Os chefes de Estado e de governo estabeleceram quinta-feira na cúpula de Bruxelas alguns ''princípios claros'' sobre a guerra do Iraque, especialmente ''o regresso mais rápido possível da legalidade internacional da qual infelizmente saímos com esta guerra declarada sem o aval da ONU'', frisou.
Chirac lembrou que ''será preciso reconstruir'' o Iraque após a guerra e ''para isso só haverá uma instância, a ONU''.
A França por sua vez ''não aceitará'' uma resolução das Nações Unidas que outorgue a administração do Iraque aos Estados Unidos e ao Reino Unido após a guerra''.
Chirac defendeu ''a plena soberania do Iraque'' e assinalou que ''os seus recursos pertencem só ao país''.
Divergências Os líderes da União Européia (UE) não conseguiram esconder suas graves desavenças, provocadas pela crise iraquiana e, apesar de sua vontade de relevá-las por causa da nova situação criada pela guerra, o clima é tenso na cúpula de Bruxelas.
Ao contrário de outros Conselhos Europeus, poucos presidentes se dispuseram a falar na entrada ou na saída das reuniões de quinta-feira e ontem. de manhã.
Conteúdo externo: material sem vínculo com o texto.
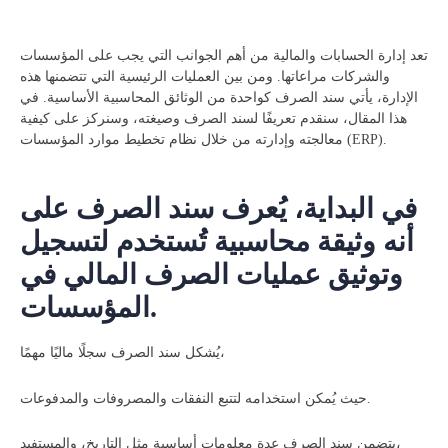
تعد إدارة الحسابات والمالية من أهم الجوانب التي يجب على المؤسسات
والشركات مراعاتها. ومن بين العمليات الرئيسية التي تتضمنها هذه
الإدارة، يأتي سند الصرف كواحدة من الوثائق المحاسبية الأساسية. في
هذا المقال، سنقدم تعريفًا لسند الصرف وصيغته، وسنركز على كيفية
معالجته وإدارته من خلال نظام تخطيط موارد المؤسسات (ERP).
في البداية، يُعرف سند الصرف على
أنه وثيقة محاسبية تُستخدم لتسجيل
وتوثيق عمليات الصرف المالي في
المؤسسات.
يُشكل سند الصرف سجلًا ماليًا مهمًا،
حيث يُمكن استخدامه لتتبع النفقات والمصروفات والمدفوعات.
يتضمن سند الصرف عدة معلومات أساسية مثل التاريخ، والمستفيد،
Na véspera, a maioria foi embora depois de uma sessão curta e depois de elaborar, com uma rapidez incomum nas cúpulas, um texto sobre a ajuda humanitária ao Iraque.
Com exceção da tradicional entrevista à imprensa do atual presidente da UE, o primeiro-ministro grego, Costas Simitis, só seu colega belga, Guy Verhofstadt, falou à imprensa.